Four of the six teams that went to the playoffs in 2007 are in first place as of 30 April 2008; the defending World Champs Boston Red Sox, Chicago Cubs, Los Angeles Angels, and Arizona Diamondbacks. The San Diego Padres, who almost knocked the Colorado Rockies out of the post-season in '07, have played a bunch of extra-inning games this season, including a game that has lasted longer than most history lectures I've had at U of H (22 innings! That's a hell of a lot of baseball!)

Then we have a suprise. The Tampa Bay (Devil) Rays, who have never finished above the .500 mark in any season, let alone a month in any season that they have played in since they came into being, ended April with a 15-12 mark, good enough for second place in the American League East behind Boston and ahead of Baltimore and the Yankees. Speaking of good months, the Cubs finished this month with 17 wins, their best in their 100 year history. Could a Cubs-Rays World Series take place in '08?

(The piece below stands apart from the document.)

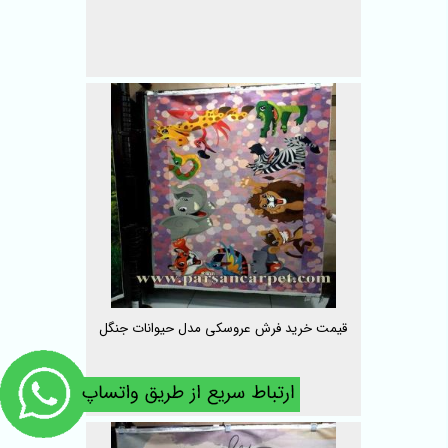
قیمت خرید فرش عروسکی مدل حیوانات جنگل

We've seen players lie about their ages (Miguel Tejada of the Houston Astros), teams that right now are not playing to their full potential (Atlanta, Houston, Texas, Minneosta, Detroit, Colorado and the Los Angeles Dodgers), the Yankees ban candy from the locker room and a former Major Leaguer and almost Hall of Famer (Roger Clemens) in the middle of an affair scandal that is even bigger than the Mitchell Report. We've also seen a ledgend in John Smoltz reach the 3,000 strikeout mark and futher seal his place in the HOF. May is almost upon us in the Pacific, Mountain, Alaskan and Hawaiian Time Zones at the time of this writing. Ken Griffey Jr. is at the door for 600 homers and may punch his ticket to Cooperstown. It is possible that he could do it in Atlanta this weekend when the Reds come to 755 Hank Aaron Drive (Turner Field). Who knows how many homers he would have had had he not spent so much time on the injured list in his great career...

Some teams have to turn it around in May and they can do it. They need to. It's a long summer if they don't. There are some teams that need to stay hot (and as injury free as possible) to be successful in the second month of the season. What will May hold? Only the baseball gods know... and they're not talking.